Drill 2 — Build a Latency Dashboard
- In LangSmith, open your project and switch to the "Metrics" view.
- Set up a chart: P95 latency by day, filtered to
run_type=chain. - Identify if latency has a pattern (time of day, query length correlation).
- Set a P95 alert threshold of 5 seconds.
Drill 3 — Hallucination Proxy Monitoring
- After running 20+ queries, export the run data from LangSmith as JSON.

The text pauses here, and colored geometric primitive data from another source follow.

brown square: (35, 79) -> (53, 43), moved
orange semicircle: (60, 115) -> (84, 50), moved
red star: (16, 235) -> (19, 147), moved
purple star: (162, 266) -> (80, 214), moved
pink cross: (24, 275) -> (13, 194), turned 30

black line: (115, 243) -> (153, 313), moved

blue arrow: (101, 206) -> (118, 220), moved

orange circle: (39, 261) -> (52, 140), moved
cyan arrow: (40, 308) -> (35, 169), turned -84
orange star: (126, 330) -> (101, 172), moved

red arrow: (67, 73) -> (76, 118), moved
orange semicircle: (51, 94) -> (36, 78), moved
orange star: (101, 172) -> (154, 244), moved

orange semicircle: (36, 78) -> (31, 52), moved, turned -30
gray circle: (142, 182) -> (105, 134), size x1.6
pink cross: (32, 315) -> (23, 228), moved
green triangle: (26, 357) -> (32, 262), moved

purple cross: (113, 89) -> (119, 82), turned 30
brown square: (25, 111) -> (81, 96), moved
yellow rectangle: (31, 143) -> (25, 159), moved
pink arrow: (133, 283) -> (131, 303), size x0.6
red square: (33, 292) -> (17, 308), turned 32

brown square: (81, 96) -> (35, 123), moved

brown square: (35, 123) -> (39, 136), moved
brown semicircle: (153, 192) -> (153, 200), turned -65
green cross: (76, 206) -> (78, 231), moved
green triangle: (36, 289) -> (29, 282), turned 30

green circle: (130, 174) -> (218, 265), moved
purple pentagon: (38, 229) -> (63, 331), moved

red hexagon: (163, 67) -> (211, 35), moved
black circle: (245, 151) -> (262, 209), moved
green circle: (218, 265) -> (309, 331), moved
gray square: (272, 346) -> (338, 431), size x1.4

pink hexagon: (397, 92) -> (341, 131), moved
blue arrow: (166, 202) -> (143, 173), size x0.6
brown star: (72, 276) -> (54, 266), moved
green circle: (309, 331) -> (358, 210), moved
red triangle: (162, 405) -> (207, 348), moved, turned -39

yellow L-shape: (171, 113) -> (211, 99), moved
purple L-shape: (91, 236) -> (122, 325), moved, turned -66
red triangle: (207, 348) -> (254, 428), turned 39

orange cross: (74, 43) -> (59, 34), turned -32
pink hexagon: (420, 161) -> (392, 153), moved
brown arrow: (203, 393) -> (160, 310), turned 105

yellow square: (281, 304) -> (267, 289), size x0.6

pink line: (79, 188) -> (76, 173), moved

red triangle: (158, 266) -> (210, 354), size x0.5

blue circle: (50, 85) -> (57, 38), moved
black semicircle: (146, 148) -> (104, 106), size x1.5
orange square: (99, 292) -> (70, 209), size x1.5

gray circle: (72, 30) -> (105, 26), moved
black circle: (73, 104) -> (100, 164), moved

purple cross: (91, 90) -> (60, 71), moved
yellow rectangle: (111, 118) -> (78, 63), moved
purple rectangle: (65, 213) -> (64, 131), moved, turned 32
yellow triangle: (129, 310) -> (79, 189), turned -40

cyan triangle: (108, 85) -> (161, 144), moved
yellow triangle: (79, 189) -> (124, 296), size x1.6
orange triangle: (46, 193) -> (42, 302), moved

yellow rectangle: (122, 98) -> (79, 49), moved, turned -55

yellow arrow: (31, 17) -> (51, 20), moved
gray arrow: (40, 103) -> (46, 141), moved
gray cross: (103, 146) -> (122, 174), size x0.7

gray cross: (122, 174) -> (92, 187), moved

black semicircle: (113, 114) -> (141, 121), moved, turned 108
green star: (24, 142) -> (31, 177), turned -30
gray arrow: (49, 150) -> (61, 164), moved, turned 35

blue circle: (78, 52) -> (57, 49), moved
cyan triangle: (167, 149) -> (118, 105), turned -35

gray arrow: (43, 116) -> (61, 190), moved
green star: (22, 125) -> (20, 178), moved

- For a 10% sample, manually check faithfulness (does the answer only use retrieved context?).
- Record your spot-check faithfulness rate.
- Document: "My production faithfulness proxy is X% based on manual spot-check of N samples."
💬 Interview Q&A
How would you trace a slow LLM request to find the bottleneck?
I would open the trace for the slow request in LangSmith (or Langfuse if self-hosted) and look at the span tree. Each span shows its own latency, so I can immediately see whether the bottleneck is retrieval, prompt construction, model inference, or post-processing. Retrieval slowness usually points to a slow vector DB query — I would check index health and query complexity. Model inference slowness usually means a large context window or high load on the inference endpoint — I would check token counts and move to a faster model for latency-sensitive queries. If it is the first time I am seeing slowness, I compare the trace to the P95 baseline to confirm it is an outlier.
What is LangSmith and what does it show?
LangSmith is LangChain's observability platform. When you set LANGCHAIN_TRACING_V2=true, every
LangChain run is automatically traced and sent to LangSmith. You can see the full span tree for each
request — every LLM call, tool invocation, retrieval step — with latency, token counts, inputs, and
outputs at each node. It also supports dataset management, run comparisons, and human feedback
annotations. For non-LangChain stacks, Langfuse and Arize Phoenix provide equivalent functionality
via OpenInference or OpenTelemetry instrumentation.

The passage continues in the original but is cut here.